Installée dans la vallée reculée de l’Omo, dans le sud de l’Éthiopie, près de la frontière du Soudan, l’ethnie Mursi est une tribu africaine sédentaire et guerrière considérée comme primitive, car attachée à un mode de vie archaïque. Vivant depuis des siècles à l’écart de la civilisation, ils sont pourtant connus dans le monde entier grâce aux plateaux labiaux – principale caractéristique distinctive visible – dont s’ornent les femmes Mursi, qui représentent une source inépuisable de fascination.

Quand elles atteignent leur maturité sexuelle, vers 10, 11 ans, les jeunes filles se font extraire les incisives inférieures et percer la lèvre par leurs mères ou une femme de la tribu, avant d’y insérer une cheville en bois pour maintenir le trou ouvert jusqu’à la cicatrisation qui prend parfois 3 mois. Ensuite, elles étirent progressivement l’orifice en introduisant des cylindres de bois de plus en plus grand. Une fois le diamètre souhaité atteint – jusqu’à 12 centimètres pour les plus grands – le cylindre est remplacé par un disque d’argile que la femme décore elle-même.

Le port du plateau labial, par sa taille, son poids, sa position, modifie le corps de la femme, sa posture, sa démarche qui doit s’adapter pour éviter les incidents

Bien que la décision de se faire percer la lèvre appartient aux adolescentes, la pression du groupe et les croyances qui y sont liées décident les filles à accepter cette pratique ancestrale.

Contrairement aux membres de tribus voisines – les Me’en et Nyangatom – qui se font aussi percer la lèvre inférieure, mais sans augmenter la taille de l’orifice, pour l’orner d’un bijou qu’ils portent de manière continue, les femmes Mursi portent leur plateau labial uniquement lors d’évènements particuliers comme des cérémonies, des fêtes, des rituels, etc. Par exemple, elles ne portent pas leur disque d’argile en l’absence d’hommes. La plupart du temps, donc, les femmes laissent leur lèvre béante pendre au-dessus du menton qui reste souvent inerte, au point que le langage Mursi s’est adapté également à cette caractéristique, en supprimant les sonorités en f, v et p.

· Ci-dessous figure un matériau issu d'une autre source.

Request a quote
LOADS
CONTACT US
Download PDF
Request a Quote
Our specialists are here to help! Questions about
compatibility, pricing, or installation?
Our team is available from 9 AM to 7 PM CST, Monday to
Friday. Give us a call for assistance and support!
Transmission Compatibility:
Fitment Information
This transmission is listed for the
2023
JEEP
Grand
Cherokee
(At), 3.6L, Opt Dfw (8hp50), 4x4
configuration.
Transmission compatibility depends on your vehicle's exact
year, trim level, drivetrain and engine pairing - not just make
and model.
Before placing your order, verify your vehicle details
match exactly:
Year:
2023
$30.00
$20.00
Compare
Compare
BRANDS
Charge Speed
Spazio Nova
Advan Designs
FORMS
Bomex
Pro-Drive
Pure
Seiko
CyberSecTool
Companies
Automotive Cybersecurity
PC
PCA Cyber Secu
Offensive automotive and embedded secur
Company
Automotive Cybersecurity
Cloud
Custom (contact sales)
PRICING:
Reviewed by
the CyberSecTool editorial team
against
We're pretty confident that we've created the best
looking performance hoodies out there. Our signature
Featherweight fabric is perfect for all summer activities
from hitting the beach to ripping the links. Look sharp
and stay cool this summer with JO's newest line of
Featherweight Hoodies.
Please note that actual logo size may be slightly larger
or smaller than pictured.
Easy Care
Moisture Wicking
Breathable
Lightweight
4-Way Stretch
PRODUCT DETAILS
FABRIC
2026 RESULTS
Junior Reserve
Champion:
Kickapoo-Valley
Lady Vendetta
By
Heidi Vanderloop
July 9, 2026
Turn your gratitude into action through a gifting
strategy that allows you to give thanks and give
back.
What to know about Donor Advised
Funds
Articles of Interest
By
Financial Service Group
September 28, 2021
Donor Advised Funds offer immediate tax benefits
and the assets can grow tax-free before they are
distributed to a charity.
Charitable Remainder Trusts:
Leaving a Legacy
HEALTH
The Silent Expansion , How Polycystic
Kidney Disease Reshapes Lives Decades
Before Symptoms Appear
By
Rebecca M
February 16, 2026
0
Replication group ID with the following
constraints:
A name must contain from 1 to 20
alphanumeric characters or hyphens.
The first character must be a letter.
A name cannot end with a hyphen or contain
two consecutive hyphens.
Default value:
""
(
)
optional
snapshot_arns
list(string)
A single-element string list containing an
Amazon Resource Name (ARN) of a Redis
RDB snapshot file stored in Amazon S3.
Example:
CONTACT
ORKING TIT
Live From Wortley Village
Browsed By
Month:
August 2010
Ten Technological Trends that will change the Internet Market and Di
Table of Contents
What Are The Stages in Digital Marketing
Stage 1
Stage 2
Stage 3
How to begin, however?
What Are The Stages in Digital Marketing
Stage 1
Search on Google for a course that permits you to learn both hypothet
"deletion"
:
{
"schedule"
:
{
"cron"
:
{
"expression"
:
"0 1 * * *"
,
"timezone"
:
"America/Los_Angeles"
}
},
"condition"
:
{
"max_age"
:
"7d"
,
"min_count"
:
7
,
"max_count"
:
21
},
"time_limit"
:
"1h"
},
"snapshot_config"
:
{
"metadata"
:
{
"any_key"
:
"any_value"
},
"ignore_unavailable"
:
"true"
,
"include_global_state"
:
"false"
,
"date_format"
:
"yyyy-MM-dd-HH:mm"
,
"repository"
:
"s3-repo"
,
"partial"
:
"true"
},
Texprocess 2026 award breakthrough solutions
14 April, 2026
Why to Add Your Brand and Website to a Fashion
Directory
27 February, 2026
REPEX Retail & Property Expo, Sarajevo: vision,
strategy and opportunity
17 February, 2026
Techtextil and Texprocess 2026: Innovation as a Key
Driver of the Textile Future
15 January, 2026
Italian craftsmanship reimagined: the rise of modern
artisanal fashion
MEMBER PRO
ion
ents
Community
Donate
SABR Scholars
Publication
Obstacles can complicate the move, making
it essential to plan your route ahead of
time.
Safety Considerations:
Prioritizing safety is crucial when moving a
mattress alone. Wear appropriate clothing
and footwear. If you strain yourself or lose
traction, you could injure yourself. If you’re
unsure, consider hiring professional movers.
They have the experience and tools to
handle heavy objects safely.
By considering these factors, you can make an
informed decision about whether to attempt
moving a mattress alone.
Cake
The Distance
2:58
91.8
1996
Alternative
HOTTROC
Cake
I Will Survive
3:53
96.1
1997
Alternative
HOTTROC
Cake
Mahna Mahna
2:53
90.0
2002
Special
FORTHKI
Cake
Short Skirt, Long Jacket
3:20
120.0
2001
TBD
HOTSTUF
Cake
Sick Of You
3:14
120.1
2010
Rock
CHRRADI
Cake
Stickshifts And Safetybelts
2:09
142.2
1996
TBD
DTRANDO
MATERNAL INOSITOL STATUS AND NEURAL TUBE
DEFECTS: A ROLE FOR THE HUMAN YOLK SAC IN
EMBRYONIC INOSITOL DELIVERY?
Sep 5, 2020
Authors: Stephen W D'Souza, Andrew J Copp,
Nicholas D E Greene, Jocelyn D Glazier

Symbole de fierté pour les femmes Mursi, ornement à forte valeur identitaire, rite initiatique douloureux lors de sa mise en place, et incommode au quotidien. L’origine et la fonction de cette pratique sont floues.

On prétend souvent que la taille du cylindre correspond à la taille de la dot exigée par les familles de la fille à marier. Cependant, cette idée est remise en question par le fait que beaucoup de mariages sont arrangés quand les filles sont encore enfants et les dots décidées bien avant que les lèvres ne soient trouées. Une autre idée commune est que cette défiguration délibérée avait pour but de rendre les femmes et les filles moins attrayantes et de les protéger des esclavagistes.

Cela ignore le fait que la pratique du labret ne se limite ni à l’Afrique ni aux femmes. Parmi les Kayapo du Brésil, par exemple, les hommes âgés portent un disque de plusieurs centimètres de diamètre, dans la lèvre inférieure. Comme d’autres formes de décoration et d’altération du corps rencontrées dans le monde entier (comme le percement de l’oreille, le tatouage, la scarification et la circoncision), le plateau labial des femmes Mursi est plutôt à considérer comme une expression de l’âge adulte et du potentiel de reproduction. C’est une sorte de «pont» entre l’individu et la société – entre le «soi» biologique et le soi social.

En 2013, le jeune photographe polonais Adam Koziol a initié son projet de documenter les cultures tribales primitives dans le monde, en portant son attention sur les phénotypes humains, les tatouages, les scarifications, les ornements et les apparences qui identifient une tribu donnée. Il a visité une douzaine de tribus d’Asie et d’Afrique, dont les Mursi.